Energiesystemanalyse
Die Abteilung Energiesystemanalyse generiert systemanalytisches Wissen, welches wir sektorenübergreifend bis hin zur globalen Ebene und basierend zum Teil auf eigenentwickelten Methoden und Modellierungstools bereitstellen.

Das am Institut für Vernetzte Energiesysteme entwickelte Open-Source-Tool sfctools kombiniert Elemente der agentenbasierten Modellierung (ABM) mit der stock-flow-konsistenten Modellierung (SFC). Durch diese Kombination lassen sich wertvolle Rückschlüsse auf Wechselwirkungen zwischen Energiesystemen, Unternehmen, Banken und Haushalten unter Berücksichtigung verschiedener regulatorischer Rahmenbedingungen abbilden. Somit ermöglicht dieser neue Modellierungsansatz eine präzisere Bewertung von Auswirkungen möglicher Transformationspfade bei der Umgestaltung unseres Energiesystems.
Um die Auswirkungen möglicher Transformationspfade für die Gestaltung unseres Energiesystems bewerten zu können, müssen nicht nur rein techno-ökonomische, sondern auch gesamtwirtschaftliche Dynamiken berücksichtigt werden.
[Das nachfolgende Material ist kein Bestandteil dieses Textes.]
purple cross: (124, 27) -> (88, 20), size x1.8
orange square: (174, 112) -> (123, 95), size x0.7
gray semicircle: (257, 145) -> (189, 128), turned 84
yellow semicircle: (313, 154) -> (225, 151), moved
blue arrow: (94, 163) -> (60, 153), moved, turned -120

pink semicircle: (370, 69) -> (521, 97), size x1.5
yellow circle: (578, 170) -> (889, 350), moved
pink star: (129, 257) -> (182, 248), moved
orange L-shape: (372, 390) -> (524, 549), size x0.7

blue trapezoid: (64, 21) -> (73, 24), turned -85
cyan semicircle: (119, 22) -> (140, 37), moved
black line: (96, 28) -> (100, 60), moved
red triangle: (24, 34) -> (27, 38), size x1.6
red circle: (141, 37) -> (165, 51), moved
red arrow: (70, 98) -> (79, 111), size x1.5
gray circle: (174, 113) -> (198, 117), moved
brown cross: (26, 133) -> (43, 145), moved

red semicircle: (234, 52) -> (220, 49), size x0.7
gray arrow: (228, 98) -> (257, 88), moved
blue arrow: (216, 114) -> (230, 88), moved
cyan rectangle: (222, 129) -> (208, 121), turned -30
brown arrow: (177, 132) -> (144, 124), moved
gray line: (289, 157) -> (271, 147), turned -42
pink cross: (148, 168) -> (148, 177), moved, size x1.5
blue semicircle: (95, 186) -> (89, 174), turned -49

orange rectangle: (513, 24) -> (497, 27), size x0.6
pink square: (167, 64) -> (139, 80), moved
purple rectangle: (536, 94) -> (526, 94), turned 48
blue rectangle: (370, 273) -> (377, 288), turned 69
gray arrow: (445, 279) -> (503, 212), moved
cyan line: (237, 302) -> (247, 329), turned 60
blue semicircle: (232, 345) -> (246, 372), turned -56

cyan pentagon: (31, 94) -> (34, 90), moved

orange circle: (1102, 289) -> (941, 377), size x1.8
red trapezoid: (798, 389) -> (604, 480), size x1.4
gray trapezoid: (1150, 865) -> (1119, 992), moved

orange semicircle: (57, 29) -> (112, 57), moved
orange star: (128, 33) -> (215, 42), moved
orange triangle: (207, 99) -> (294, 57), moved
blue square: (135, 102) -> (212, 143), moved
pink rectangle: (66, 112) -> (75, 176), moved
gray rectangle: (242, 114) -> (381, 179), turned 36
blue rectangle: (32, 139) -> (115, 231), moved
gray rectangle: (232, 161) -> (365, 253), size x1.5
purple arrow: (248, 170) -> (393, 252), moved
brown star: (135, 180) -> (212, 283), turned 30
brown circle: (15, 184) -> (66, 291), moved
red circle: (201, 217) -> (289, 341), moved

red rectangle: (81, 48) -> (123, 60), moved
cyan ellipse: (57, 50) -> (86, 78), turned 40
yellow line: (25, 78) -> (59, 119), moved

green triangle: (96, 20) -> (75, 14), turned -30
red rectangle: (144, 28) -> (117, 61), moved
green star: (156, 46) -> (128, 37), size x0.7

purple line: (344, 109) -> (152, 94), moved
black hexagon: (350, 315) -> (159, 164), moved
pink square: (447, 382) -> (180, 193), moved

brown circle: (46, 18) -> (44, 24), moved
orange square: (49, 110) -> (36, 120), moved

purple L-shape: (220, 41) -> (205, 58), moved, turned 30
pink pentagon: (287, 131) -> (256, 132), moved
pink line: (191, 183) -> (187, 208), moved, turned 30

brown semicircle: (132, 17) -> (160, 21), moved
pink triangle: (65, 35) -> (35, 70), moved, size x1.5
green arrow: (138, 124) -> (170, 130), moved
Dies erfordert neue Modellierungsansätze, um die vielfältigen Wechselwirkungen zwischen Energiesystemen, Unternehmen, Banken und Haushalten unter Berücksichtigung verschiedener regulatorischer Rahmenbedinungen abzubilden.
Vor diesem Hintergrund haben Forschende des Instituts für Vernetzte Energiesysteme das quelloffene Softwaremodul sfctools entwickelt. Das Tool kombiniert die agentenbasierte Modellierung (ABM) mit der stock-flow-konsistenten Modellierung (SFC). Konkret: Während ABM auf mikroökonomischer Ebene die Darstellung des Entscheidungsverhaltens heterogener Akteure wie Haushalte, Unternehmen und Banken ermöglicht, stellt SFC sicher, dass alle finanziellen Transaktionen und Vermögenswerte auf der makroökonomischen Ebene innerhalb des Modells konsistent abgebildet werden.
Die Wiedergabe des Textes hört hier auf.